Editor’s Note: Last week’s newsletter described the Court Innovations system, an online interface that lets ticket recipients plea bargain remotely without having to show up in court. Sounds convenient, but it really amounts to a way for the courts to discourage appeals and to expedite the payment process. A member from Michigan, where this system was developed and is in use, weighed in with some insightful comments that we would like to share with you.

For a local government, the ideal outcome is one in which the motorist is automatically guilty as soon as the cop car’s red lights come on or the camera flashes.
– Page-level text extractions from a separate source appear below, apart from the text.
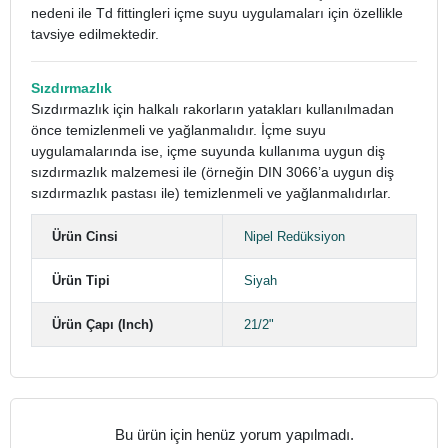
nedeni ile Td fittingleri içme suyu uygulamaları için özellikle
tavsiye edilmektedir.
Sızdırmazlık
Sızdırmazlık için halkalı rakorların yatakları kullanılmadan
önce temizlenmeli ve yağlanmalıdır. İçme suyu
uygulamalarında ise, içme suyunda kullanıma uygun diş
sızdırmazlık malzemesi ile (örneğin DIN 3066’a uygun diş
sızdırmazlık pastası ile) temizlenmeli ve yağlanmalıdırlar.
Ürün Cinsi
Nipel Redüksiyon
Ürün Tipi
Siyah
Ürün Çapı (Inch)
21/2"
Bu ürün için henüz yorum yapılmadı.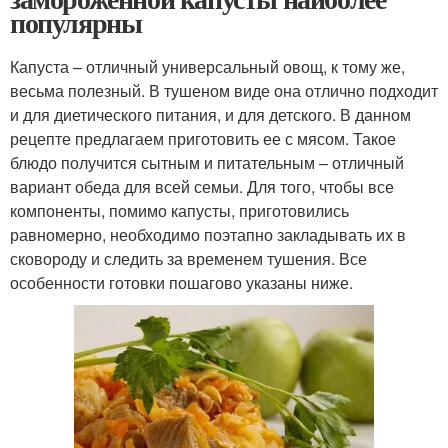
популярны
Капуста – отличный универсальный овощ, к тому же,
весьма полезный. В тушеном виде она отлично подходит
и для диетического питания, и для детского. В данном
рецепте предлагаем приготовить ее с мясом. Такое
блюдо получится сытным и питательным – отличный
вариант обеда для всей семьи. Для того, чтобы все
компоненты, помимо капусты, приготовились
равномерно, необходимо поэтапно закладывать их в
сковороду и следить за временем тушения. Все
особенности готовки пошагово указаны ниже.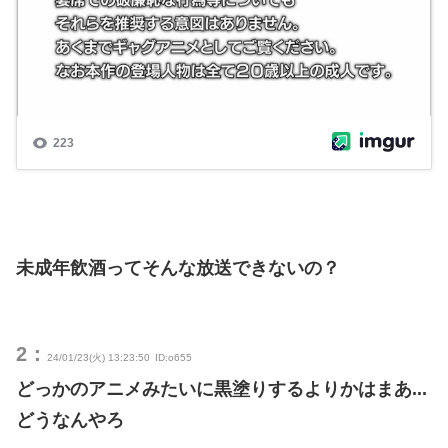
未成年飲酒ってそんな放送できないの？
2：
24/01/23(火) 13:23:50
ID:o655
どっかのアニメみたいに黒塗りするよりかはまあ...
どうなんやろ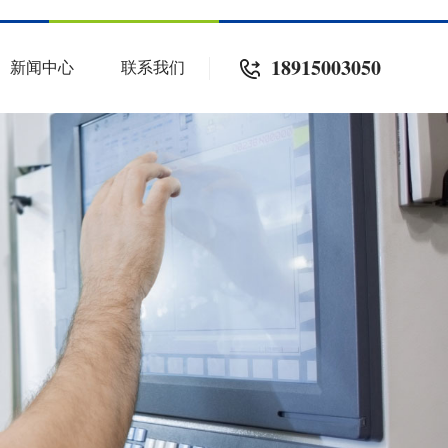
18915003050
新闻中心
联系我们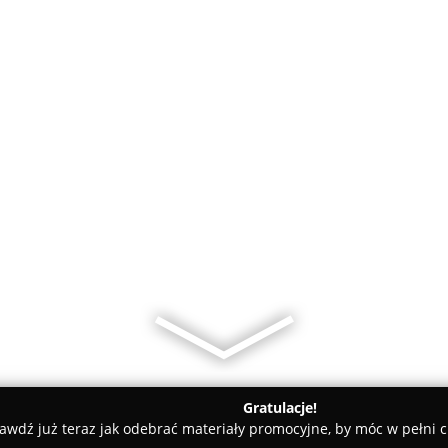
Gratulacje!
awdź już teraz jak odebrać materiały promocyjne, by móc w pełni c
The government’s goal is to deny all access to a fair court and make conviction as cheap and certain as possible. This goal is behind every proposed change to court procedure.
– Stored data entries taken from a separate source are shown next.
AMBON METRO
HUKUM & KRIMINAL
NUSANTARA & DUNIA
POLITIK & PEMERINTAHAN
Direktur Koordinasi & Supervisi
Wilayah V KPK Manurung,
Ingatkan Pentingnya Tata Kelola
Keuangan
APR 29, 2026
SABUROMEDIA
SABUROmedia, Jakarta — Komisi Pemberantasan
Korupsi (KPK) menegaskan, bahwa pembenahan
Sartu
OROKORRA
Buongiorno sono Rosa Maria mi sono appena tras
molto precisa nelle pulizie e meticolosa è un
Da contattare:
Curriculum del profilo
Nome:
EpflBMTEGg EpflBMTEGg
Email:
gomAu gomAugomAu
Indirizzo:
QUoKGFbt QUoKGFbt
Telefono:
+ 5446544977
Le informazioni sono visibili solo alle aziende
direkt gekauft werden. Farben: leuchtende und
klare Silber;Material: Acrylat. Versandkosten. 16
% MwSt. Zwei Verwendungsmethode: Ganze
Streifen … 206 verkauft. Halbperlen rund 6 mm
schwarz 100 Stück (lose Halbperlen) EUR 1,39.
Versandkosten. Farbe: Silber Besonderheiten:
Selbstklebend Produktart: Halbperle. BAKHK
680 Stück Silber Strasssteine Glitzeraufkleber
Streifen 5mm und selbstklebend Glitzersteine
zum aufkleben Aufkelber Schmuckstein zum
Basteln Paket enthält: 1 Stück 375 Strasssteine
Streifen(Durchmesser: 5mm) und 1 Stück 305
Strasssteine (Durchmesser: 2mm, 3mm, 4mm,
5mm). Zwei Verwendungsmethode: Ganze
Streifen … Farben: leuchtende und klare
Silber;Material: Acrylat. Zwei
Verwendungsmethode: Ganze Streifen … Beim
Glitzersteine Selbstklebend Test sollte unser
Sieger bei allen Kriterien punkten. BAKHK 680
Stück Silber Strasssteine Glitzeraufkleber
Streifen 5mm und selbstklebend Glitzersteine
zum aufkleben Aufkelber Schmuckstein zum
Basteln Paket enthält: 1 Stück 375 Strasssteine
A large number of ticket challenges and a large number of “deals” are a sure sign of a revenue-driven ticket machine. These corrupt institutions should be exterminated, not automated. Complaints of a clogged court docket always precede attempts to diminish access to the courts—or creation of kangaroo courts where citizens are always guilty. The solution is to keep the cases from being made at all, not to label them “trivial” and undeserving of justice. Penalties of many hundreds of dollars and loss of mobility and livelihood are not trivial.
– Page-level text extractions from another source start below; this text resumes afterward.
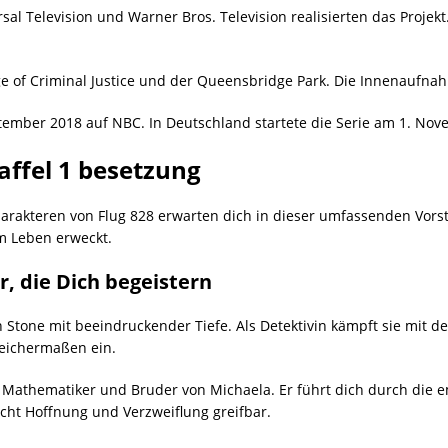
l Television und Warner Bros. Television realisierten das Projekt.
ge of Criminal Justice und der Queensbridge Park. Die Innenaufna
ptember 2018 auf NBC. In Deutschland startete die Serie am 1. No
taffel 1 besetzung
harakteren von Flug 828 erwarten dich in dieser umfassenden Vors
m Leben erweckt.
r, die Dich begeistern
Stone mit beeindruckender Tiefe. Als Detektivin kämpft sie mit d
leichermaßen ein.
en Mathematiker und Bruder von Michaela. Er führt dich durch die
cht Hoffnung und Verzweiflung greifbar.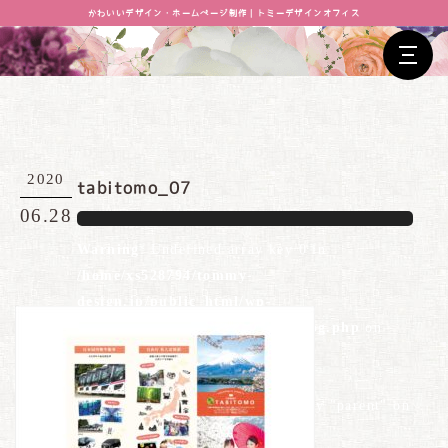
かわいいデザイン・ホームページ制作｜トミーデザインオフィス
2020
tabitomo_07
06.28
Warning
: Undefined array key 0 in
/home/xs528794/tommy-
design.jp/public_html/wp-
content/themes/tommydesign/blog.php
on
line
26
Warning
: Attempt to read property "parent" on
null in
/home/xs528794/tommy-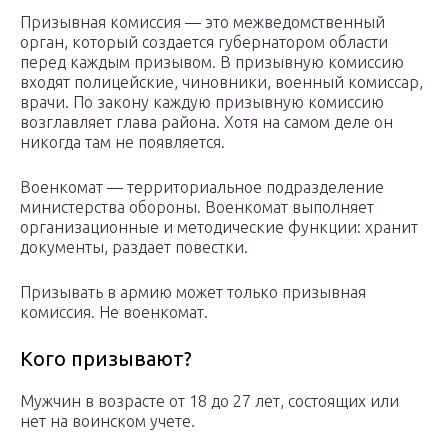
Призывная комиссия — это межведомственный
орган, который создается губернатором области
перед каждым призывом. В призывную комиссию
входят полицейские, чиновники, военный комиссар,
врачи. По закону каждую призывную комиссию
возглавляет глава района. Хотя на самом деле он
никогда там не появляется.
Военкомат — территориальное подразделение
министерства обороны. Военкомат выполняет
организационные и методические функции: хранит
документы, раздает повестки.
Призывать в армию может только призывная
комиссия. Не военкомат.
Кого призывают?
Мужчин в возрасте от 18 до 27 лет, состоящих или
нет на воинском учете.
The purveyors of Court Innovations are nothing more than profiteers feeding off of the traffic justice system, like the collection agencies that profit from the Driver Responsibility Act or the ticket camera operators that profit from deliberately mistimed traffic lights.

Many legal experts object to over-criminalization: too many laws making too many violators. That is a serious problem, but many experts are not sensitive enough to the downside of decriminalization. This is the well-established trend by which traffic violations became civil offenses in most states, having originally been criminal. Decriminalization sounds nice, but in practice it means the accused enjoys fewer rights. As a lawyer friend puts it, “You’ll get due process, but not much process is due.”

Michigan is a bit unusual in allowing court trials for all traffic offenses. This acts as a brake on policing for profit, and we’ll be in real trouble if it’s ever denied. The goal of the city governments will always be to find the road user guilty, compel speedy payment, and to discourage challenges and appeals. Automating plea deals is the first step toward loss of rights.

If the Court Innovations system catches on, many cities in Michigan, and around the country, will appear a lot closer to Ferguson, Missouri, than they look on the map.